While the United States may avoid a recession this year — the World Bank predicts the US economy will grow 0.5% — global weakness is likely to create another drag on US businesses and consumers, in addition to higher prices and more expensive borrowing rates. . The United States also remains vulnerable to further supply chain disruptions if COVID-19 continues to rise or Russia’s war in Ukraine escalates.

And Europe, long a major exporter to China, is likely to suffer from a weakening Chinese economy.

The World Bank report also notes that rising interest rates in developed countries such as the US and Europe will attract investment capital from poorer countries, thereby depriving them of critical domestic investment. At the same time, the report says, these high interest rates will slow down growth in developed countries, while Russia’s invasion of Ukraine keeps world food prices high.

“Russia’s invasion of Ukraine has entailed major new costs,” World Bank President David Malpass told reporters by phone. “The outlook is particularly devastating for many of the poorest countries, where poverty reduction has already stalled and access to electricity, fertilizer, food and capital is likely to remain limited for a long period.”

The impact of the global economic downturn will hit poorer countries particularly hard in regions such as the Sahara, where 60% of the world’s poor live. The World Bank projects that per capita income will grow by just 1.2% in 2023 and 2024, a pace so moderate that poverty could rise.

“Weak growth and business investment will exacerbate already disruptive changes in education, health care, poverty and infrastructure, as well as growing needs due to climate change,” Malpass said. “Tackling the scale of these challenges will require significantly more resources for development and global public goods.”

Along with looking for new funding so it can lend to poorer countries, Malpass said, among other things, the World Bank is looking to improve its lending conditions, which will increase debt transparency, “especially for the growing proportion of poor countries that are at high risk of debt distress.” “.

The report follows a similarly grim forecast made a week earlier by Kristina Georgieva, head of the International Monetary Fund, a global credit agency. Georgieva calculated on CBS’ Face the Nation that one-third of the world will fall into recession this year.

“For much of the world economy, this year will be difficult, harder than the year we are leaving behind,” Georgieva said. “Why? Because the three major economies – the US, the EU and China – are slowing down at the same time.”

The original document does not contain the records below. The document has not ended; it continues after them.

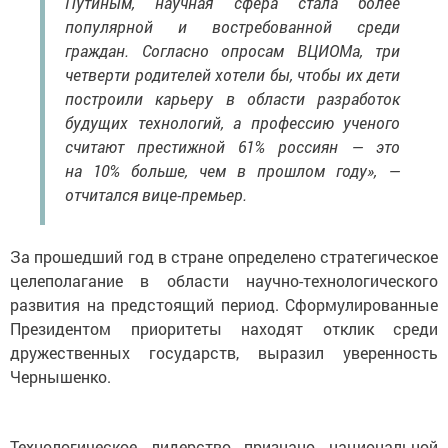
Путиным, научная сфера стала более
популярной и востребованной среди
граждан. Согласно опросам ВЦИОМа, три
четверти родителей хотели бы, чтобы их дети
построили карьеру в области разработок
будущих технологий, а профессию ученого
считают престижной 61% россиян — это
на 10% больше, чем в прошлом году», —
отчитался вице-премьер.
За прошедший год в стране определено стратегическое
целеполагание в области научно-технологического
развития на предстоящий период. Сформулированные
Президентом приоритеты находят отклик среди
дружественных государств, выразил уверенность
Чернышенко.
Технологическое лидерство признано национальной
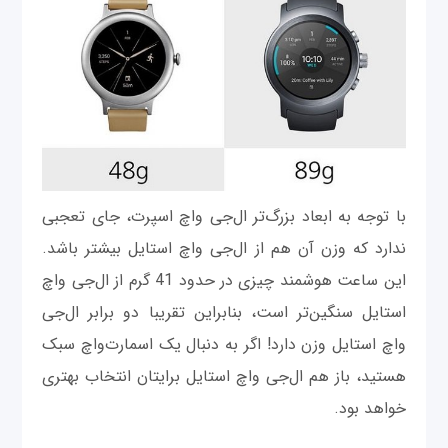
با توجه به ابعاد بزرگ‌تر ال‌جی واچ اسپرت، جای تعجبی
ندارد که وزن آن هم از ال‌جی واچ استایل بیشتر باشد.
این ساعت هوشمند چیزی در حدود 41 گرم از ال‌جی واچ
استایل سنگین‌تر است، بنابراین تقریبا دو برابر ال‌جی
واچ استایل وزن دارد! اگر به دنبال یک اسمارت‌واچ سبک
هستید، باز هم ال‌جی واچ استایل برایتان انتخاب بهتری
خواهد بود.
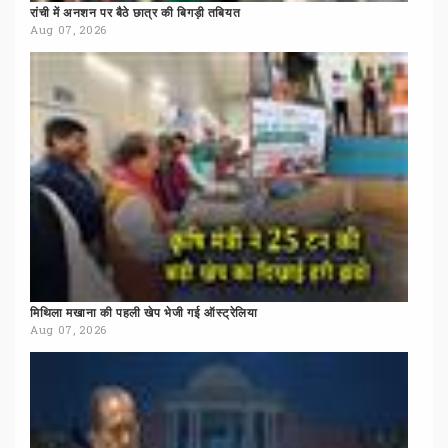
रांची
में
अनशन
पर
बैठे
छात्र
की
बिगड़ी
तबियत
Aug 07, 2026
मिथिला
मखाना
की
पहली
खेप
भेजी
गई
ऑस्ट्रेलिया
Aug 07, 2026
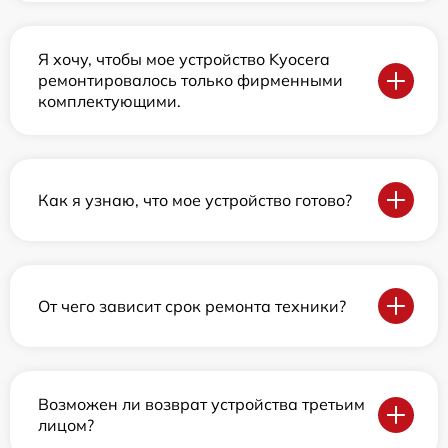
Я хочу, чтобы мое устройство Kyocera
ремонтировалось только фирменными
комплектующими.
Как я узнаю, что мое устройство готово?
От чего зависит срок ремонта техники?
Возможен ли возврат устройства третьим
лицом?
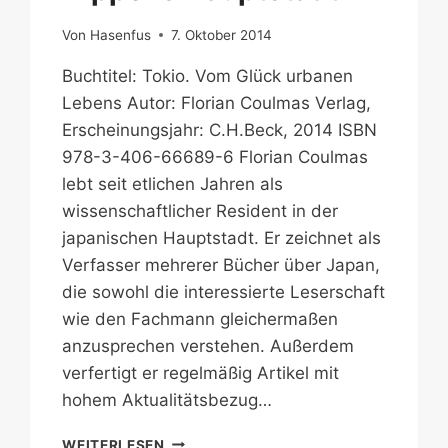
Von
Hasenfus
7. Oktober 2014
Buchtitel: Tokio. Vom Glück urbanen
Lebens Autor: Florian Coulmas Verlag,
Erscheinungsjahr: C.H.Beck, 2014 ISBN
978-3-406-66689-6 Florian Coulmas
lebt seit etlichen Jahren als
wissenschaftlicher Resident in der
japanischen Hauptstadt. Er zeichnet als
Verfasser mehrerer Bücher über Japan,
die sowohl die interessierte Leserschaft
wie den Fachmann gleichermaßen
anzusprechen verstehen. Außerdem
verfertigt er regelmäßig Artikel mit
hohem Aktualitätsbezug…
NIPPONS
WEITERLESEN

The World Bank predicts that the European Union economy will not grow at all next year after growing by 3.3% in 2022. He forecasts China to grow 4.3%, almost a percentage point lower than previously forecast and about twice as fast as Beijing’s. in 2021.

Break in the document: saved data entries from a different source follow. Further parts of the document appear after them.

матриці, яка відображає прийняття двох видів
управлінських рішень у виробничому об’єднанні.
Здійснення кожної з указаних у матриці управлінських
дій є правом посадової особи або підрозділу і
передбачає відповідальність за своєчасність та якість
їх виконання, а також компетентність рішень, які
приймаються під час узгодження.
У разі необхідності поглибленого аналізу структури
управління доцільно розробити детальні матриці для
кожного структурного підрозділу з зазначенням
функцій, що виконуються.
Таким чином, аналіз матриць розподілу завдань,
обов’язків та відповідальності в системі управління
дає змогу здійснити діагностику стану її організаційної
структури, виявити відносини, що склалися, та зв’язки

The Bank expects developing countries to do better, growing 3.4% this year, the same as in 2022, although still about half of what it was in 2021. He predicts growth in Brazil to slow to 0.8% in 2023, compared to 3% last year. In Pakistan, the economy is expected to grow by just 2% this year, one-third of last year’s pace.

Other economists have also published gloomy forecasts, although most of them are not so gloomy. JPMorgan economists forecast slow growth this year for advanced economies and the world at large, but don’t expect a global recession. The bank predicted last month that slowing inflation would bolster consumers’ ability to spend and spur growth in the United States and elsewhere.

“Global expansion will turn into 2023 – bent but not broken,” JPMorgan said in a report.

Associated Press reporter Fatima Hussain contributed to this report.